The rationale to use masitinib in Alzheimer’s illness sufferers is supported by preclinical proof demonstrating that the pharmacological motion of masitinib in mast cells can restore regular spatial studying efficiency in a mouse mannequin of Alzheimer’s illness and promotes restoration of synaptic markers [1].
Despite a long time of intensive analysis, the overwhelming majority of human trials (predominantly testing amyloid-based therapeutics) have failed to exhibit medical efficacy. This underscores a necessity for modern, non-amyloid primarily based approaches, together with therapies that modulate the neuroimmune response in Alzheimer’s illness, which has been implicated within the pathophysiology of the illness [2–6].
References :
[1] Li T, Martin E, Abada YS, et al. Effects of Chronic Masitinib Treatment in APPswe/PSEN1dE9 Transgenic Mice Modeling Alzheimer’s Disease. J Alzheimers Dis. 2020;76(4):1339-1345.

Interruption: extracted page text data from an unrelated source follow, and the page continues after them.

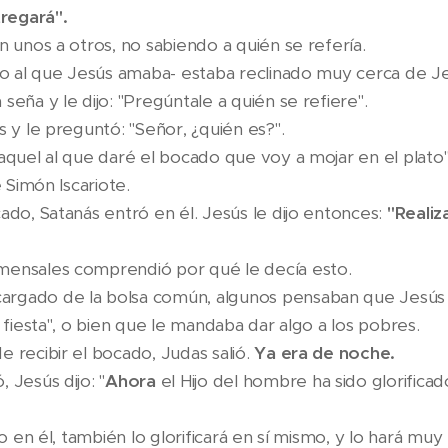
regará".
n unos a otros, no sabiendo a quién se refería.
ulo al que Jesús amaba- estaba reclinado muy cerca de J
seña y le dijo: "Pregúntale a quién se refiere".
s y le preguntó: "Señor, ¿quién es?".
 aquel al que daré el bocado que voy a mojar en el plat
e Simón Iscariote.
ado, Satanás entró en él. Jesús le dijo entonces:
"Realiz
mensales comprendió por qué le decía esto.
rgado de la bolsa común, algunos pensaban que Jesús 
a fiesta", o bien que le mandaba dar algo a los pobres.
 recibir el bocado, Judas salió.
Ya era de noche.
 Jesús dijo: "
Ahora
el Hijo del hombre ha sido glorificad
do en él, también lo glorificará en sí mismo, y lo hará muy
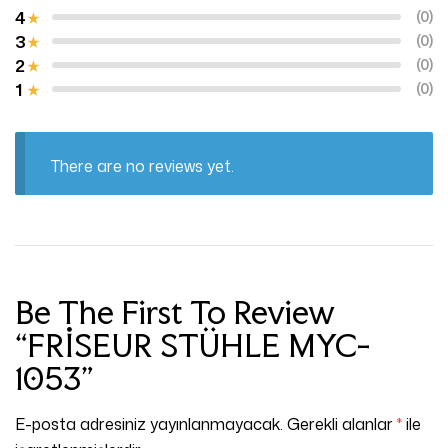
4
(0)
3
(0)
2
(0)
1
(0)
There are no reviews yet.
Be The First To Review
“FRİSEUR STÜHLE MYC-
1053”
E-posta adresiniz yayınlanmayacak.
Gerekli alanlar
*
ile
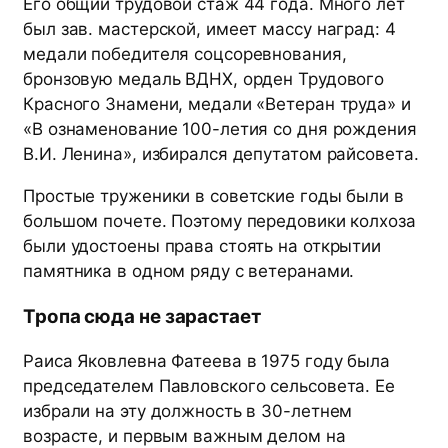
Его общий трудовой стаж 44 года. Много лет
был зав. мастерской, имеет массу наград: 4
медали победителя соцсоревнования,
бронзовую медаль ВДНХ, орден Трудового
Красного Знамени, медали «Ветеран труда» и
«В ознаменование 100-летия со дня рождения
В.И. Ленина», избирался депутатом райсовета.
Простые труженики в советские годы были в
большом почете. Поэтому передовики колхоза
были удостоены права стоять на открытии
памятника в одном ряду с ветеранами.
Тропа сюда не зарастает
Раиса Яковлевна Фатеева в 1975 году была
председателем Павловского сельсовета. Ее
избрали на эту должность в 30-летнем
возрасте, и первым важным делом на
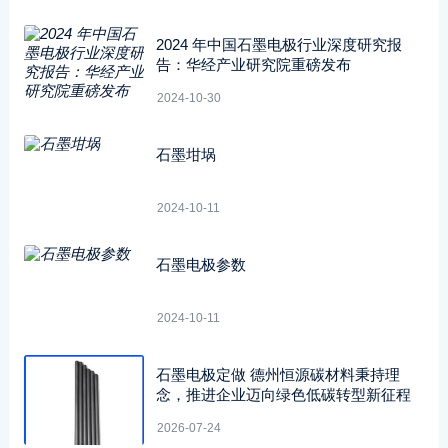
2024 年中国石墨电极行业深度研究报
告：华经产业研究院重磅发布
2024-10-30
石墨坩埚
2024-10-11
石墨电极参数
2024-10-11
石墨电极定做 德州恒源碳材料秉持理
念，推进企业迈向绿色低碳转型新征程
2026-07-24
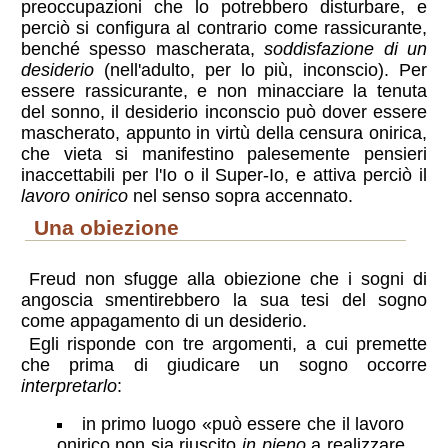
preoccupazioni che lo potrebbero disturbare, e
perciò si configura al contrario come rassicurante,
benché spesso mascherata,
soddisfazione di un
desiderio
(nell'adulto, per lo più, inconscio). Per
essere rassicurante, e non minacciare la tenuta
del sonno, il desiderio inconscio può dover essere
mascherato, appunto in virtù della censura onirica,
che vieta si manifestino palesemente pensieri
inaccettabili per l'Io o il Super-Io, e attiva perciò il
lavoro onirico
nel senso sopra accennato.
una obiezione
Freud non sfugge alla obiezione che i sogni di
angoscia smentirebbero la sua tesi del sogno
come appagamento di un desiderio.
Egli risponde con tre argomenti, a cui premette
che prima di giudicare un sogno occorre
interpretarlo
:
in primo luogo
può essere che il lavoro
onirico non sia riuscito
in pieno
a realizzare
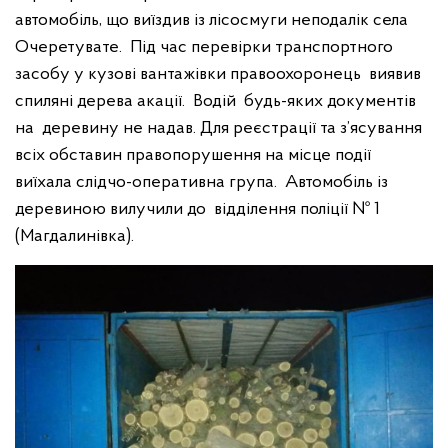
автомобіль, що виїздив із лісосмуги неподалік села
Очеретувате. Під час перевірки транспортного
засобу у кузові вантажівки правоохоронець виявив
спиляні дерева акації. Водій будь-яких документів
на деревину не надав. Для реєстрації та з’ясування
всіх обставин правопорушення на місце події
виїхала слідчо-оперативна група. Автомобіль із
деревиною вилучили до відділення поліції № 1
(Магдалинівка).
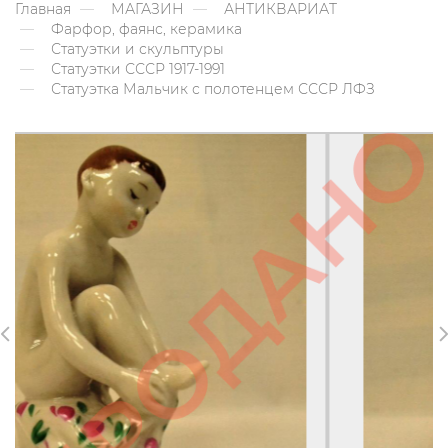
Главная
МАГАЗИН
АНТИКВАРИАТ
Фарфор, фаянс, керамика
Статуэтки и скульптуры
Статуэтки СССР 1917-1991
Статуэтка Мальчик с полотенцем СССР ЛФЗ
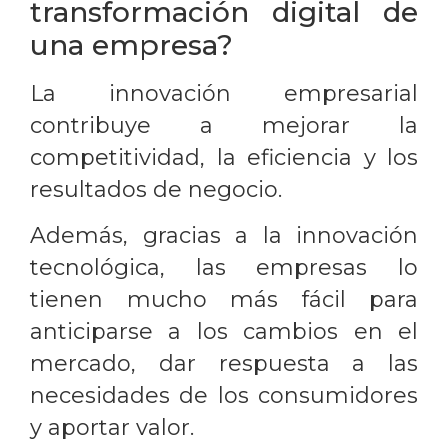
transformación digital de
una empresa?
La innovación empresarial
contribuye a mejorar la
competitividad, la eficiencia y los
resultados de negocio.
Además, gracias a la innovación
tecnológica, las empresas lo
tienen mucho más fácil para
anticiparse a los cambios en el
mercado, dar respuesta a las
necesidades de los consumidores
y aportar valor.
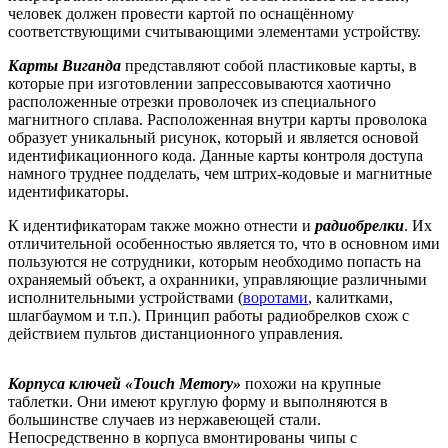
человек должен провести картой по оснащённому
соответствующими считывающими элементами устройству.
Карты Виганда
представляют собой пластиковые карты, в
которые при изготовлении запрессовываются хаотично
расположенные отрезки проволочек из специального
магнитного сплава. Расположенная внутри карты проволока
образует уникальный рисунок, который и является основой
идентификационного кода. Данные карты контроля доступа
намного труднее подделать, чем штрих-кодовые и магнитные
идентификаторы.
К идентификаторам также можно отнести и
радиобрелки
. Их
отличительной особенностью является то, что в основном ими
пользуются не сотрудники, которым необходимо попасть на
охраняемый объект, а охранники, управляющие различными
исполнительными устройствами (
воротами
, калитками,
шлагбаумом и т.п.). Принцип работы радиобрелков схож с
действием пультов дистанционного управления.
Корпуса ключей «Touch Memory»
похожи на крупные
таблетки. Они имеют круглую форму и выполняются в
большинстве случаев из нержавеющей стали.
Непосредственно в корпуса вмонтированы чипы с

[2] Long JM, Holtzman DM. Alzheimer Disease: An Update on Pathobiology and Treatment Strategies. Cell. 2019;179(2):312-339
[3] Sandhu JK, Kulka M. Decoding Mast Cell-Microglia Communication in Neurodegenerative Diseases. Int J Mol Sci. 2021;22(3):1093.

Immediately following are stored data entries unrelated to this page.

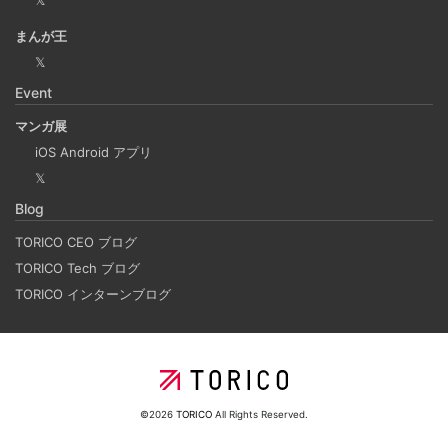
Laravelを使って簡単にReactを開発できる環境を作
まんが王
成する
𝕏
2025-03-18
Event
Laravelを使って簡単にReactの開発環境を構築する。 以前
マンガ展
はPython（Django）＋React（TypeScript）で挫折した
iOS Android アプリ
が、今回は得意なPHP（Laravel）をバックエンドにするこ
𝕏
とで、Reactの学習に集中できる環境を整える。 また、低
Blog
コストで構築し、トラブル時の原因特定を容易にすること
を目的としています。
TORICO CEO ブログ
TORICO Tech ブログ
TORICO インターンブログ
ホーリンラブブックスのリニューアルした時の話
2025-03-17
弊社が運営しているECショップにBL専門サイトのホーリン
ラブブックスがあります。
©2026
TORICO
All Rights Reserved.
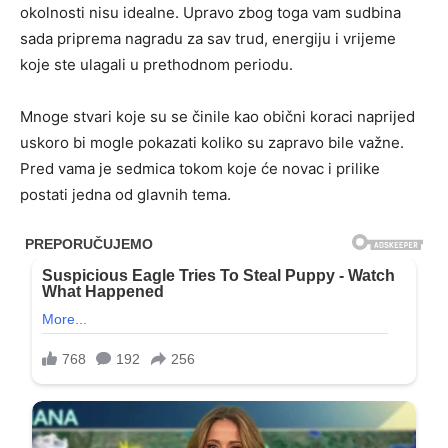
okolnosti nisu idealne. Upravo zbog toga vam sudbina
sada priprema nagradu za sav trud, energiju i vrijeme
koje ste ulagali u prethodnom periodu.
Mnoge stvari koje su se činile kao obični koraci naprijed
uskoro bi mogle pokazati koliko su zapravo bile važne.
Pred vama je sedmica tokom koje će novac i prilike
postati jedna od glavnih tema.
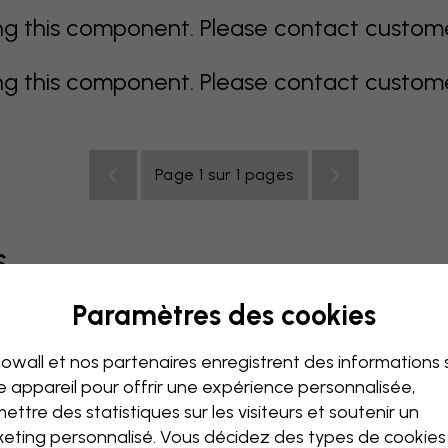
 this component. Please contact customer 
 this component. Please contact customer 
Page 1 sur 1 pages
s
Paramètres des cookies
coloré
orange
rose
mauve
rouge
turquoise
bla
owall et nos partenaires enregistrent des informations 
de bébé
Bureau
Chambre ado
Plafond
e appareil pour offrir une expérience personnalisée,
ettre des statistiques sur les visiteurs et soutenir un
eting personnalisé. Vous décidez des types de cookie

[4] Klegeris A. Microglial targets for efficient therapies of Alzheimer’s illness. Front. Drug Chem. Clin. Res. 2020;3:1–4
[5] Tchessalova D, Posillico CK, Tronson NC. Neuroimmune Activation Drives Multiple Brain States. Front Syst Neurosci. 2018;12:39.
[6] Li JW, Zong Y, Cao XP, Tan L, Tan L. Microglial priming in Alzheimer’s illness. Ann Transl Med. 2018;6(10):176.
About AB Science
Founded in 2001, AB Science is a pharmaceutical firm specializing within the analysis, improvement and commercialization of protein kinase inhibitors (PKIs), a category of focused proteins whose motion are key in signaling pathways inside cells. Our applications goal solely illnesses with excessive unmet medical wants, usually deadly with brief time period survival or uncommon or refractory to earlier line of remedy.

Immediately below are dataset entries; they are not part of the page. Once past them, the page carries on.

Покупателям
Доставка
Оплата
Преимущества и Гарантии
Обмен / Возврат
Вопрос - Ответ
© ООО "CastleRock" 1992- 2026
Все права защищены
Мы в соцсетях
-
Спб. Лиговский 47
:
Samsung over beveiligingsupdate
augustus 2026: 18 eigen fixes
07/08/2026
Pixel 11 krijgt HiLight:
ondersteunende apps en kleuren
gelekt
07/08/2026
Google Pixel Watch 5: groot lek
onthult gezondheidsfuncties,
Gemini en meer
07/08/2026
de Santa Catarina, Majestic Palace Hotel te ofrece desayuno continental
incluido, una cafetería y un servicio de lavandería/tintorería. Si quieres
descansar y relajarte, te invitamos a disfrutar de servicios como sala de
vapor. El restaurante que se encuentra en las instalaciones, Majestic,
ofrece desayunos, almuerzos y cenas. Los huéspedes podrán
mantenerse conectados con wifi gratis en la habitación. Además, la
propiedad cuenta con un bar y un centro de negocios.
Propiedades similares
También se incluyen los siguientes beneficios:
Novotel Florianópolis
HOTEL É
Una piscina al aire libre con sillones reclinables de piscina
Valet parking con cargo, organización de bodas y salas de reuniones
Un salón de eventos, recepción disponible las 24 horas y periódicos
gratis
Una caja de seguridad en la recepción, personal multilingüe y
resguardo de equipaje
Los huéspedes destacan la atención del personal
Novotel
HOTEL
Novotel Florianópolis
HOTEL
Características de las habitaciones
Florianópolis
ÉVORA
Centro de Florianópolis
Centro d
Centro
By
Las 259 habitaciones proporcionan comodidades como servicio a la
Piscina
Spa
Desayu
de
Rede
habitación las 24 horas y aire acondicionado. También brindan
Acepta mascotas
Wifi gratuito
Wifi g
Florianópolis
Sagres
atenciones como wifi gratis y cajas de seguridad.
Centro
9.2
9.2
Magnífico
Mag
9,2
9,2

AB Science has developed a proprietary portfolio of molecules and the Company’s lead compound, masitinib, has already been registered for veterinary medication and is developed in human medication in oncology, neurological illnesses, inflammatory illnesses and viral illnesses. The firm is headquartered in Paris, France, and listed on Euronext Paris (ticker: AB).
Further info is on the market on AB Science’s web site:
www.ab-science.com.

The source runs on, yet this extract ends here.